Exercise objective
If a line holds the word "pixel", copy it from the entries.

Input material

::::

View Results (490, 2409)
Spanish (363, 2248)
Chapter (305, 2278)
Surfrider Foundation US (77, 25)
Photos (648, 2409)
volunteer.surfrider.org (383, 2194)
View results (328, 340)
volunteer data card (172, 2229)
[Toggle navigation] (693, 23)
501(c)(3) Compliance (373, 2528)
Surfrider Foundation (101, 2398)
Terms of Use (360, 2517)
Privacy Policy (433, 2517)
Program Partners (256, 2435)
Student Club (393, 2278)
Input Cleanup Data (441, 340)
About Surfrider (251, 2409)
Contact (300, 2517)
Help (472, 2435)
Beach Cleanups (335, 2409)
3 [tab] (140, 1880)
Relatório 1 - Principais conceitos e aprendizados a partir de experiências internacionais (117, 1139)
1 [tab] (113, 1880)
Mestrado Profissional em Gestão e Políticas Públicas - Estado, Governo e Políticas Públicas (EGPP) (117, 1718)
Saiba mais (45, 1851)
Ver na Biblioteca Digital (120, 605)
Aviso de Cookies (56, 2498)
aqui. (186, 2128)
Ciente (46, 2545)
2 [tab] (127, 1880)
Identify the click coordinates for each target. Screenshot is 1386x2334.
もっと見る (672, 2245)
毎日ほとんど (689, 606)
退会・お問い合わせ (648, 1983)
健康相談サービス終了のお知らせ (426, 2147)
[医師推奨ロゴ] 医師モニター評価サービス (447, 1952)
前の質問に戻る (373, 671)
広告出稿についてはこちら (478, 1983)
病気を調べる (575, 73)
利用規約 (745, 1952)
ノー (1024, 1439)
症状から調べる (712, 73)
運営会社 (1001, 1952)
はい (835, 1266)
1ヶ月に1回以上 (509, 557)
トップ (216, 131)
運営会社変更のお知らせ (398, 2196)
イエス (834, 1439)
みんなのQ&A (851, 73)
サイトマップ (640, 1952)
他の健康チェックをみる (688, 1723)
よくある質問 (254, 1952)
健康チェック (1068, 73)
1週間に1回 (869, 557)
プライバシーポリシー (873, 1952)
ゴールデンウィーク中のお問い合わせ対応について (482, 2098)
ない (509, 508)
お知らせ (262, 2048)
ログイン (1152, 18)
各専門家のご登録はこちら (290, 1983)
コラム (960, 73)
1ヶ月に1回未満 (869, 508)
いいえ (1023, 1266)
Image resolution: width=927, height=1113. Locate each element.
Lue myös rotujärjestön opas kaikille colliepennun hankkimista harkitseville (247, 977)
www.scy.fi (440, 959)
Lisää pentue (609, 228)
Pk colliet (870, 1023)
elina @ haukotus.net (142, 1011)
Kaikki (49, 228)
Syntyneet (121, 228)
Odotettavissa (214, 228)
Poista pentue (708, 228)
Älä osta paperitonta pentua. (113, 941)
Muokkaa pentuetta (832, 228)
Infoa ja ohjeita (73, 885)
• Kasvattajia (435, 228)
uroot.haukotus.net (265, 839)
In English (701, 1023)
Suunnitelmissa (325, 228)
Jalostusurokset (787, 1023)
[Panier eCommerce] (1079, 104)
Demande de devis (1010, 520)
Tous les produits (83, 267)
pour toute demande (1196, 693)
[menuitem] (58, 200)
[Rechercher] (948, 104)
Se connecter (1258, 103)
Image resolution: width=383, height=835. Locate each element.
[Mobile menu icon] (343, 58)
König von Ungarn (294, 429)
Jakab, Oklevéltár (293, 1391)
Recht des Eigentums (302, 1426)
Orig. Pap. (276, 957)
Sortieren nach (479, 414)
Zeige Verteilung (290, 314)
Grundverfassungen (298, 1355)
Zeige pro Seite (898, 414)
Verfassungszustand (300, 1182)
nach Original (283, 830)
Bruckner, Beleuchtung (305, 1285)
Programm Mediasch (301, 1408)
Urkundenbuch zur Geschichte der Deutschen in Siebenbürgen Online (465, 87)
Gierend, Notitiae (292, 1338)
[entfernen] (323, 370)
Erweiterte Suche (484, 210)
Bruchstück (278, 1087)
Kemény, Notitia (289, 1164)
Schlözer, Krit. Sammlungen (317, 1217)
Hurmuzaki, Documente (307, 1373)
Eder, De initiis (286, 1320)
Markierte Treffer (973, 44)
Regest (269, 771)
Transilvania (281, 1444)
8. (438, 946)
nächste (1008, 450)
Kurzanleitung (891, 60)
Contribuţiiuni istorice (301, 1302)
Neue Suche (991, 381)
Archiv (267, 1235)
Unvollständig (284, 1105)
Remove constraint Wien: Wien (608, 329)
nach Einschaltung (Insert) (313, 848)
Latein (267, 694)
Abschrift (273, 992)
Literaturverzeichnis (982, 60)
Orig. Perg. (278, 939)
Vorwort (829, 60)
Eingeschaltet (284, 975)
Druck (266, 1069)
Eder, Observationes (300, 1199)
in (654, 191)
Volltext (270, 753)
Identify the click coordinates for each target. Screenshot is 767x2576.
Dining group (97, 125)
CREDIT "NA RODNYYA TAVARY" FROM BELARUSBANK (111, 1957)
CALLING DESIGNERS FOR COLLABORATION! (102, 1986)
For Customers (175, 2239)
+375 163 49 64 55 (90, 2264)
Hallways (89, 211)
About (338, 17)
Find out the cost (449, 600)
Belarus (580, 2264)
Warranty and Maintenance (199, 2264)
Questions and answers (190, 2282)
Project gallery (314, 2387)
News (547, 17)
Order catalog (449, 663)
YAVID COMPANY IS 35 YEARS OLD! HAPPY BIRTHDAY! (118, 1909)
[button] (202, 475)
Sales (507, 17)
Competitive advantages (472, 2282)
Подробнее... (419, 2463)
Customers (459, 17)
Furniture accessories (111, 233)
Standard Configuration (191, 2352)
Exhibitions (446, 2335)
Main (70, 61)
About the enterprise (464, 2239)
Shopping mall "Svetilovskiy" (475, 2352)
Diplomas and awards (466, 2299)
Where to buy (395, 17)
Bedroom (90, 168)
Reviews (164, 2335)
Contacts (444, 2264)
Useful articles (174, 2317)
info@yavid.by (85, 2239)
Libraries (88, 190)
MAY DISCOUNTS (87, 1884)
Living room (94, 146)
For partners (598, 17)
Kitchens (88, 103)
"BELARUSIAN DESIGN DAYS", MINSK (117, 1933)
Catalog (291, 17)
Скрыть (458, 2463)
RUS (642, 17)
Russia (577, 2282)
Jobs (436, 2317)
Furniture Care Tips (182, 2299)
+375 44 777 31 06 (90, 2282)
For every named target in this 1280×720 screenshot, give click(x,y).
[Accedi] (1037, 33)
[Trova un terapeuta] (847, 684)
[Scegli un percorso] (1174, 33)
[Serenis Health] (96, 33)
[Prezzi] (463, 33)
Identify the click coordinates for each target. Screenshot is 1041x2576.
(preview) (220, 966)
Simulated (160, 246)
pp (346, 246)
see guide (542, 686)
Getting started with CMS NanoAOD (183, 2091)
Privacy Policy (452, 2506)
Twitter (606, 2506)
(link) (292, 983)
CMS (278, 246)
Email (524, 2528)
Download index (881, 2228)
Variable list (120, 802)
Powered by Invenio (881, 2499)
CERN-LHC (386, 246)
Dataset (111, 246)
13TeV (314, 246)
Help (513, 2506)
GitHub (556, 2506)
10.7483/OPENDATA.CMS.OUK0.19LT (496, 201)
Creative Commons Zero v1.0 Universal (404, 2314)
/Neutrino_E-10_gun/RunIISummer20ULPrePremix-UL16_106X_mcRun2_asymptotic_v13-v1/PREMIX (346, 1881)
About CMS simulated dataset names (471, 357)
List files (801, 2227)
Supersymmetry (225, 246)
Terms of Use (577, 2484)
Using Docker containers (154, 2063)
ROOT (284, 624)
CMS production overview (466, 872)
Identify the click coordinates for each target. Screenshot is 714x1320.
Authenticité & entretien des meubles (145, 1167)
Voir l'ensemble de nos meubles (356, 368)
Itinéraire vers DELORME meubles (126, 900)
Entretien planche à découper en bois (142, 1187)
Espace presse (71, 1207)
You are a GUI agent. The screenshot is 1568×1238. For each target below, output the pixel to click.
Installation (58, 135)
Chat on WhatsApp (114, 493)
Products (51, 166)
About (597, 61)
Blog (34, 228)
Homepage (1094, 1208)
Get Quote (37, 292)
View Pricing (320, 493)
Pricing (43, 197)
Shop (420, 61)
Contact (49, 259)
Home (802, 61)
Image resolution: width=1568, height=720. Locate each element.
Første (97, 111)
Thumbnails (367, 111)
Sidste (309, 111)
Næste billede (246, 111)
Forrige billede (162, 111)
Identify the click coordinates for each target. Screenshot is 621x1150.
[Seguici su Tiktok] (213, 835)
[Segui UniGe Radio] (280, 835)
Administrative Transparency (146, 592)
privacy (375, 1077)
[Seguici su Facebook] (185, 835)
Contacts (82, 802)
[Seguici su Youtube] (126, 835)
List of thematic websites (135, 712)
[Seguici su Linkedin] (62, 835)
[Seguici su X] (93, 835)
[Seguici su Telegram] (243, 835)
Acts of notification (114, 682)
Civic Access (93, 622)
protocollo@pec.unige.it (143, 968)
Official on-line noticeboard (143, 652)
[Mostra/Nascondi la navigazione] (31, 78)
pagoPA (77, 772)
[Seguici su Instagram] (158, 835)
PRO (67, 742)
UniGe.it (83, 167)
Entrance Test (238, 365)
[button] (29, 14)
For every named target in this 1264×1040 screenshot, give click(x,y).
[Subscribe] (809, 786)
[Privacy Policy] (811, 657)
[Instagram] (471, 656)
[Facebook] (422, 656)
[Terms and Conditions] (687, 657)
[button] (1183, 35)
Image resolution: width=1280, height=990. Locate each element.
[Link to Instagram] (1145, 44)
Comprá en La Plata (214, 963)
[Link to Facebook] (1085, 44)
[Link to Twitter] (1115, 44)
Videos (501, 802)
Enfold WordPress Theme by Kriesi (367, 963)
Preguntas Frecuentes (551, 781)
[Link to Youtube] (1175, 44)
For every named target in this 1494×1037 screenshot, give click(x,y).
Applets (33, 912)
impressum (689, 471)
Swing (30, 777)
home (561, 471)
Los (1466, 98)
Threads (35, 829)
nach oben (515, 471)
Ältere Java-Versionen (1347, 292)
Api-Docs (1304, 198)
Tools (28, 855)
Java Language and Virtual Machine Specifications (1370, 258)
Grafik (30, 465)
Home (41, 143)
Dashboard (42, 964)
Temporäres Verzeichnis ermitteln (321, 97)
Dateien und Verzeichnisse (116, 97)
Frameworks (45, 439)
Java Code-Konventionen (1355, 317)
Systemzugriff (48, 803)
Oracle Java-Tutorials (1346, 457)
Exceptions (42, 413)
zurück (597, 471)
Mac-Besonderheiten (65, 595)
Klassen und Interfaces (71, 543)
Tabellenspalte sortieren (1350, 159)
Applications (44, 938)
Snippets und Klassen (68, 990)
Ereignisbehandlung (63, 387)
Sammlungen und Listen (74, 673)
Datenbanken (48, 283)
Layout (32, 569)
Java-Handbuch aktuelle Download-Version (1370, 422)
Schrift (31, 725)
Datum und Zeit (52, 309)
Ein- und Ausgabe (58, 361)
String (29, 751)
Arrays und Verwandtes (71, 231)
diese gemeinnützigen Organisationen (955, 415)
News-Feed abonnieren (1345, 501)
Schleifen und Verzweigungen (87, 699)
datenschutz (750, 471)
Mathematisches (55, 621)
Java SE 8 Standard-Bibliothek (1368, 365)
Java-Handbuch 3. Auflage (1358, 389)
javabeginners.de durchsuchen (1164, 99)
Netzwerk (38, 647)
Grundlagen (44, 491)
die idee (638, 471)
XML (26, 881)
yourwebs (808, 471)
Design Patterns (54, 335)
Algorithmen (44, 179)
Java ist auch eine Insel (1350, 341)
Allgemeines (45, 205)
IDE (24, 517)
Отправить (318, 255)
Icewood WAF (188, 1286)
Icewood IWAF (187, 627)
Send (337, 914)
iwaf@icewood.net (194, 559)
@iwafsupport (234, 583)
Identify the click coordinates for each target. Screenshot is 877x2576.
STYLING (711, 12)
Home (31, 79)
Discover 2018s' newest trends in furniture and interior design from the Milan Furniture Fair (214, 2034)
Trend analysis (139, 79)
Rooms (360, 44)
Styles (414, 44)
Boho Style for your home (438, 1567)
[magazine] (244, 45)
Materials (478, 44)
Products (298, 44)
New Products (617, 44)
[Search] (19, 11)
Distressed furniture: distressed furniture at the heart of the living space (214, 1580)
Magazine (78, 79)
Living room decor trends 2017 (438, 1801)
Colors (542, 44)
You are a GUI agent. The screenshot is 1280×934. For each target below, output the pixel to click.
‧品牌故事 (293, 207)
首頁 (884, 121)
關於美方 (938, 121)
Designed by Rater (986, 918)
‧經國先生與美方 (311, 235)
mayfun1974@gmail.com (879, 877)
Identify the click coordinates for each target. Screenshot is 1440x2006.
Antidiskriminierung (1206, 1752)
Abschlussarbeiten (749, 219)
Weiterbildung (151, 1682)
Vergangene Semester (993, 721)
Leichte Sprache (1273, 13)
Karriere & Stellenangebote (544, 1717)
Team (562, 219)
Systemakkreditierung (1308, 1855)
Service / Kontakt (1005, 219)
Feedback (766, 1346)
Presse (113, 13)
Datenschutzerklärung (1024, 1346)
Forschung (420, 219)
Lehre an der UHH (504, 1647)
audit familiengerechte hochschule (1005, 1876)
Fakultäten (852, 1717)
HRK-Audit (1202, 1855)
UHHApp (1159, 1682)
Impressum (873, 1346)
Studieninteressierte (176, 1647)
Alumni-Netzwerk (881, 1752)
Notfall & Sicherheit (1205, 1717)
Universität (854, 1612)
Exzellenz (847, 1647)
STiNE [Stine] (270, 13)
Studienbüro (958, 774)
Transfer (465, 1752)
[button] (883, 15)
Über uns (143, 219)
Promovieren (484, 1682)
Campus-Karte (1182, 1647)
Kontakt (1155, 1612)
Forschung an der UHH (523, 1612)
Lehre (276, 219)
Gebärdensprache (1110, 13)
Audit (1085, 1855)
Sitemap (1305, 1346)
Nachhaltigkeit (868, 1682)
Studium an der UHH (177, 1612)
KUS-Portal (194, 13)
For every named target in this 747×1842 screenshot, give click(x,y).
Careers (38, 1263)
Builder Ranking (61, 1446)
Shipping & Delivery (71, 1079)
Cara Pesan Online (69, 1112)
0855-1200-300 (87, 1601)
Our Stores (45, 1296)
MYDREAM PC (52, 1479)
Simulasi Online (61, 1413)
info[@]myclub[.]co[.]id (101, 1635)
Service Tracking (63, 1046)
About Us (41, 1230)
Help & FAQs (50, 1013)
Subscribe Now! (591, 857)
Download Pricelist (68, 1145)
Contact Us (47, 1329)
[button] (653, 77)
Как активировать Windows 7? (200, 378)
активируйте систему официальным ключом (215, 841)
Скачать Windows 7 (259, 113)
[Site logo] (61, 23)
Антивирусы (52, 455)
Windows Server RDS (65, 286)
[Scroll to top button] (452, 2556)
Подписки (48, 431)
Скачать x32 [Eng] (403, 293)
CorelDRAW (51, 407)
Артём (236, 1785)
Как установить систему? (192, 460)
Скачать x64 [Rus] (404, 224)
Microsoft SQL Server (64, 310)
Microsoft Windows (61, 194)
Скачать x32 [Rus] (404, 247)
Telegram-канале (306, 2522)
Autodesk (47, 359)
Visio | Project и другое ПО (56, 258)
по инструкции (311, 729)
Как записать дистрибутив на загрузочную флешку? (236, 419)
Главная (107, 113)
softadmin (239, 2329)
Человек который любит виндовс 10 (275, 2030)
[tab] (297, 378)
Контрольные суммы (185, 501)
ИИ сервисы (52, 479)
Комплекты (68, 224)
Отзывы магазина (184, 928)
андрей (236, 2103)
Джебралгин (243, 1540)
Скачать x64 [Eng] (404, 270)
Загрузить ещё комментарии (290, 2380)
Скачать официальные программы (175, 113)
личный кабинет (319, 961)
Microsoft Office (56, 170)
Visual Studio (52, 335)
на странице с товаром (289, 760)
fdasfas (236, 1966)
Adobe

::::

Response area
You are a GUI agent. The screenshot is 1568×1238. For each target below, output the pixel to click.
You are a GUI agent. The screenshot is 1280×934. For each target below, output the pixel to click.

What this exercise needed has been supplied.